In the NYT on the 20th, a piece ,”The ‘How Are You?’ Culture Clash” by Aline Simone, on a difference between Russian and American conversational patterns, having to do with the question “How are you?” and the answers it gets.
From the piece:
“When an American asks me this question, it’s like a wall of ice crashing down between us.”
The question my Moscow-born friend Galina was referring to had nothing to do with Putin, or Pussy Riot, or the culinary ethics of adding ketchup to your pirogi. And yet, it is the back across which Russian-American relations are broken.
The question in question is, “How are you?”
The answer Americans give, of course is, “Fine.” But when Russians hear this they think one of two things: (1) you’ve been granted a heavenly reprieve from the wearisome grind that all but defines the human condition and as a result are experiencing a rare and sublime moment of fineness or (2) you are lying.
Ask a Russian, “How are you?” and you will hear, for better or worse, the truth. [elaboration on this]
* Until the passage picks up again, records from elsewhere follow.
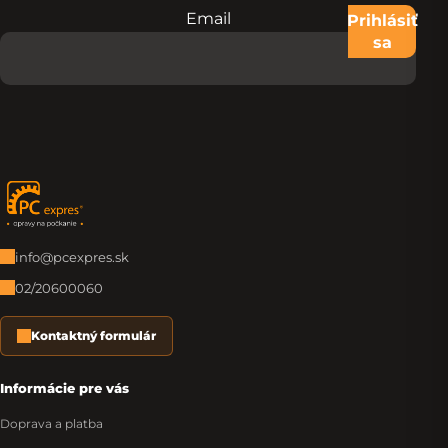
Email
Nevypĺňajte toto pole:
Prihlásiť
sa
Zápätie
info@pcexpres.sk
02/20600060
Kontaktný formulár
Informácie pre vás
Doprava a platba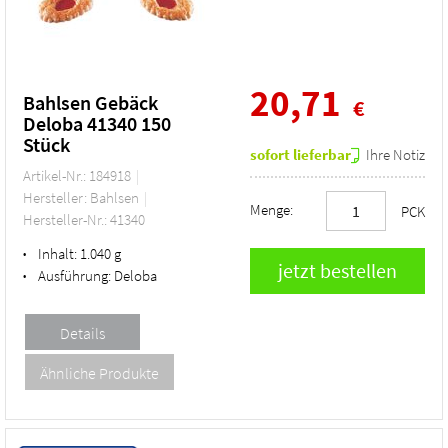
20,71
Bahlsen Gebäck
€
Deloba 41340 150
Stück
sofort lieferbar
Ihre Notiz
Artikel-Nr.: 184918
Hersteller: Bahlsen
Menge:
PCK
Hersteller-Nr.: 41340
Inhalt:
1.040 g
•
Ausführung:
Deloba
•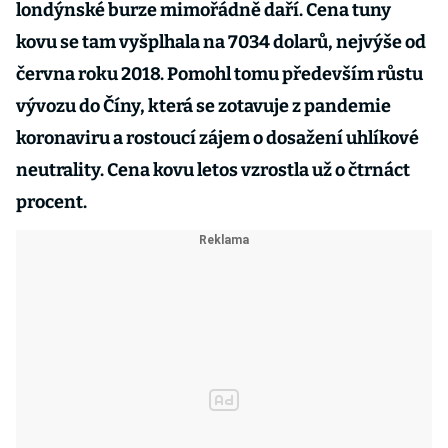
londýnské burze mimořádně daří. Cena tuny
kovu se tam vyšplhala na 7034 dolarů, nejvýše od
června roku 2018. Pomohl tomu především růstu
vývozu do Číny, která se zotavuje z pandemie
koronaviru a rostoucí zájem o dosažení uhlíkové
neutrality. Cena kovu letos vzrostla už o čtrnáct
procent.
… The thing most Russians don’t realize is that, in English, “How are you?” isn’t a question at all, but a form of “hi,” like the Russian “privyet!” The Americans weren’t responsible for its transformation; that honor goes to the British. The Oxford English Dictionary defines the phrase’s precursor, “How do you do?” as a common phrase “often used as a mere greeting or salutation.” The anodyne exchange dates at least as far back as 1604, to Shakespeare’s Othello
Eventually, Simone gets it right: the question How are you? and the answer Fine are conventional, idiomatic expressions in social exchanges in English. Taking them literally is a cross-cultural error.
It’s astonishing how much heat is generated by such expressions. The internet is full of venom about two relatively recent ones in the U.S.:
No problem ‘You’re welcome; of course’ [possibly related to Spanish De nada (literally) ‘It’s nothing’]
I’m good ‘No thank you’
People complain bitterly that others don’t use the older expressions. Well, language changes, and idioms are not fully compositional.
January 23, 2014 at 9:39 am |
Bore da, a Arnold a Phob,
Good morning, Arnold and everybody,
Re your last ‘no problem’ example and comment, indeed language does change. I remember the involuntary visitation of the shock when I first heard some years ago a young Welshman reply to being thanked, not with the usual Croeso! ‘Welcome’ but with
Dim problem.
No problem.
And I thought
“Nage! Ddim yn Gymraeg!”
No! Not in Welsh!”
January 23, 2014 at 9:45 am |
Lovely calque on colloquial English. Vachgen!